The next few weeks will be very important for the trade union movement in Ireland; either the Public Service Agreement will be rejected and the trade union leaders will be forced into organising action, or the government will get away with yet another attack on living standards and working conditions.
Taoiseach Brian Cowen thinks that the public sector workers should “ignore the foghorns of negativity” because he considers the Public Service Agreement as a “win-win agreement for Ireland”, and it is no surprise that he thinks that. Throughout the whole of the economic crisis and the whole of the debate over what to do about it, Brian Cowen and his henchman Lenihan, together with all the so called “thoroughbreds” in the Fianna Fáil, have unanimously stood for the interests of the bosses and the bankers. In their thinking, under all and every circumstance it is the working class who must be made to pay for the crisis.

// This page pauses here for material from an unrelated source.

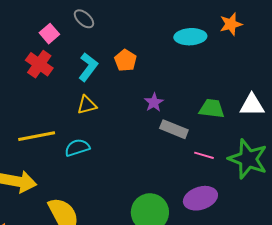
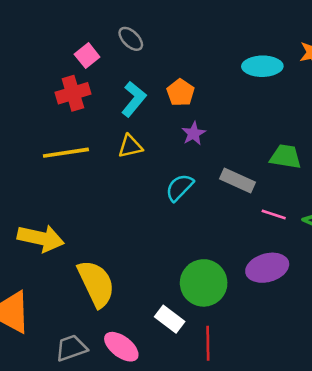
red cross: (39, 64) -> (73, 93), turned 36
purple star: (154, 102) -> (194, 134), moved
yellow line: (37, 136) -> (66, 153), moved
cyan semicircle: (77, 148) -> (180, 187), moved, turned -30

So with that in mind, what is different about the Public Sector Agreement? Why does it differ from anything else they have produced? The answer to that is in reality that it is more of the same. All the fine words about no more pay cuts have to be seen against a background of slash and burn economics, pension levies and existing wage cuts. Lurking in the background is the threat of a double dip recession internationally and of huge instability in the Euro zone, spreading out from the financial and political earthquake in Greece. Then there’s the black hole of NAMA and the threat raised by the Bord Snip report, not to mention the experience of the last few budgets.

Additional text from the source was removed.